** EXERCISE BRIEF **
A verbatim transcript of the data that follows, free of images, is the expected result.

(Records from a data collection)

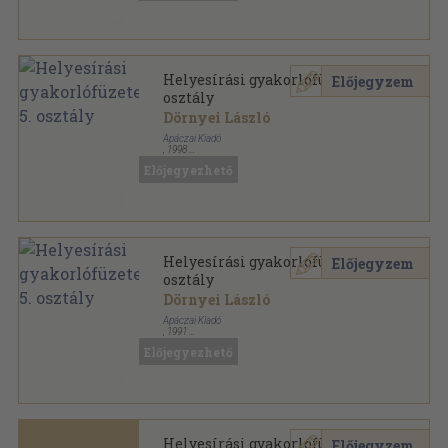
Helyesírási gyakorlófüzetek 5.
Előjegyzem
osztály
Dörnyei László
Apáczai Kiadó
,
1998
Tűzött kötés
,
82
oldal
Előjegyezhető
Helyesírási gyakorlófüzetek sorozat
Helyesírási gyakorlófüzetek 5.
Előjegyzem
osztály
Dörnyei László
Apáczai Kiadó
,
1991
Tűzött kötés
,
82
oldal
Előjegyezhető
Helyesírási gyakorlófüzetek 6.
Előjegyzem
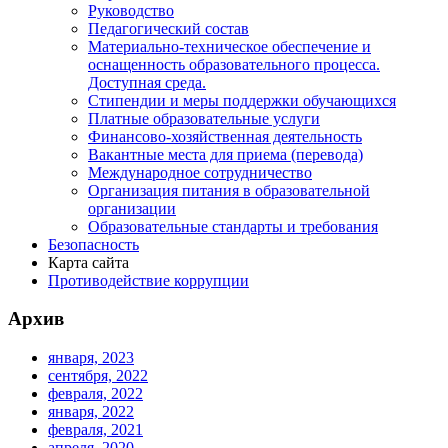
Руководство
Педагогический состав
Материально-техническое обеспечение и
оснащенность образовательного процесса.
Доступная среда.
Стипендии и меры поддержки обучающихся
Платные образовательные услуги
Финансово-хозяйственная деятельность
Вакантные места для приема (перевода)
Международное сотрудничество
Организация питания в образовательной
организации
Образовательные стандарты и требования
Безопасность
Карта сайта
Противодействие коррупции
Архив
января, 2023
сентября, 2022
февраля, 2022
января, 2022
февраля, 2021
апреля, 2020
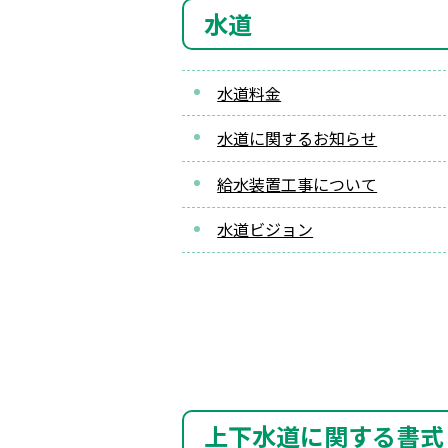
水道
水道料金
水道に関するお知らせ
給水装置工事について
水道ビジョン
上下水道に関する書式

** EXERCISE ANSWER **
Helyesírási gyakorlófüzetek 5.
Előjegyzem
osztály
Dörnyei László
Apáczai Kiadó
,
1998
Tűzött kötés
,
82
oldal
Előjegyezhető
Helyesírási gyakorlófüzetek sorozat
Helyesírási gyakorlófüzetek 5.
Előjegyzem
osztály
Dörnyei László
Apáczai Kiadó
,
1991
Tűzött kötés
,
82
oldal
Előjegyezhető
Helyesírási gyakorlófüzetek 6.
Előjegyzem
Руководство
Педагогический состав
Материально-техническое обеспечение и
оснащенность образовательного процесса.
Доступная среда.
Стипендии и меры поддержки обучающихся
Платные образовательные услуги
Финансово-хозяйственная деятельность
Вакантные места для приема (перевода)
Международное сотрудничество
Организация питания в образовательной
организации
Образовательные стандарты и требования
Безопасность
Карта сайта
Противодействие коррупции
Архив
января, 2023
сентября, 2022
февраля, 2022
января, 2022
февраля, 2021
апреля, 2020
水道
水道料金
水道に関するお知らせ
給水装置工事について
水道ビジョン
上下水道に関する書式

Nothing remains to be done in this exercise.